# Fort smallwood park fishing report June 11



## tacklemake

I went fishing today June 11 2010 and the tide was med going out at 8 am.It was a brite sunny day and at the park there's not much shade over the water.The only perch that I seen caught were at the fishing pier but not on it and they were small.The bait used was grass shrimp and a small jig with a float.I tried using my feather spinner bait but know luck then I tried the glow-jig without bait and Icaught 1 LY about 8".So I stop fishing and started taking pictures and talking with some new fishing friends.The bull nose rays are everywhere in groups of 3 to 6 rays and they are working up and down the shore at the park.Now you know why it was so hard to catch anything the rays were run everything away including crabs.BEWARE if you plan to catch the rays they are not skates they do have a barb in the end of the tail and if they hit you with it (you will be very sorry) so don't let the kids around them while there out of the water.So if you plan to go good luck and god bless.................woody:fishing:


----------



## richardbb85

thanks man

and yea, i hate those rays.


----------



## Foursteps24

It's mating season and I am usually at the Severn this time of year and see the same activity from the pier.


----------



## chesapeakecarper

They're heeerrreee....


----------



## BerserkCaster

Hi tacklemake, I am just curious. Where do you buy the grass shrimp? I have look for them in many super market, but none has them. Thanks


----------



## c-villefisherr

clydes is where i get em off hammonds ferry rd. anglers before u go over the bb sells em and just about any bait store


----------



## poppopbr

I was at Ft. Smallwood today (6/12). We saw on large ray swimming parallel to the pier from the shore out into the river. No one was catching anything...crabs or fish.


----------



## tacklemake

BerserkCaster said:


> Hi tacklemake, I am just curious. Where do you buy the grass shrimp? I have look for them in many super market, but none has them.

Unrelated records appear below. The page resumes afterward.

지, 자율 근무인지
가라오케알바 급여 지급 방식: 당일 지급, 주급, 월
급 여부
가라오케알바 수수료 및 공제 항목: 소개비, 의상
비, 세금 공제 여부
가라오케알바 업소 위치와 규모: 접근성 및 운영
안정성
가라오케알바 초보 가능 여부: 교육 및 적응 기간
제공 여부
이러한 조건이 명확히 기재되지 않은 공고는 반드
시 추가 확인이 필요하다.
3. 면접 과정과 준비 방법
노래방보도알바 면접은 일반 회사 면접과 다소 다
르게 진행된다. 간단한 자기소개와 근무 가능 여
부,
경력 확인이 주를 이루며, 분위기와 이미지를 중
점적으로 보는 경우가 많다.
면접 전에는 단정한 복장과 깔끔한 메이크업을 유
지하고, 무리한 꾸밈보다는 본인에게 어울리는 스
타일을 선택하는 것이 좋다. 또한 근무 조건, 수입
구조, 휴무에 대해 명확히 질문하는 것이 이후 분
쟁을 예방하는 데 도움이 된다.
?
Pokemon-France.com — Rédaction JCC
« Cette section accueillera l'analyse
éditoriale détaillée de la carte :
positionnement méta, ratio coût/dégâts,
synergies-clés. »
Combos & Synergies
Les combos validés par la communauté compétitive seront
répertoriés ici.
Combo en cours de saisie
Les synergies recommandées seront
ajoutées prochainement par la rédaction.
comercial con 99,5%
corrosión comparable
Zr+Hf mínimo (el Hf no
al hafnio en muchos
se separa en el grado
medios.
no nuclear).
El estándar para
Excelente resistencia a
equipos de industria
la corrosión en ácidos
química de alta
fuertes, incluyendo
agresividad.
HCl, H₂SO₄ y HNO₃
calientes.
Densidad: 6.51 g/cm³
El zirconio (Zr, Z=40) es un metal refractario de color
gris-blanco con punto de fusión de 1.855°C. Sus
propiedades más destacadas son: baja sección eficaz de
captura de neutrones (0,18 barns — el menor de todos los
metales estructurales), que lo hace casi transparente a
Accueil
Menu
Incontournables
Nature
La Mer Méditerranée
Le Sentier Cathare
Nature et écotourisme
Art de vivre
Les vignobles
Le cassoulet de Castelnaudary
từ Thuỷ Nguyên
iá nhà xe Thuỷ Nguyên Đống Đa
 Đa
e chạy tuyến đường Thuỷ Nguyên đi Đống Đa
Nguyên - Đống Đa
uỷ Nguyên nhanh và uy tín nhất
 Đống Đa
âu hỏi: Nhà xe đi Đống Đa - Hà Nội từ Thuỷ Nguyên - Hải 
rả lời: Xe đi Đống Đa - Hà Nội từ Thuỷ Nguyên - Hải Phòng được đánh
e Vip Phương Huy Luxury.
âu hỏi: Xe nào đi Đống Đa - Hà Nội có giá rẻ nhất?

Thanks


bait stores like Warren's bait box,Fishbone's or clydes


----------



## tacklemake

PoppopB said:


> I was at Ft. Smallwood today (6/12). We saw on large ray swimming parallel to the pier from the shore out into the river. No one was catching anything...crabs or fish.


That's why


----------



## RuddeDogg

Looks like a nice spot to fish.


----------



## poppopbr

RuddeDogg said:


> Looks like a nice spot to fish.


It is. Spot-a-pots at the head of the pier. Railings are Trex so splinters is not an issue. Aside from the pier, there is plenty of places to cast off shore.


----------



## dena

If you fish from shore, take a heaver rod with you. It is shallow out 75 yards or more, then drops off to 10-15 feet.


----------



## sidthesquidtkle

for those people that can't find grass shrimp,go to a tropical fish store.they have them but under another name and reasonable.


----------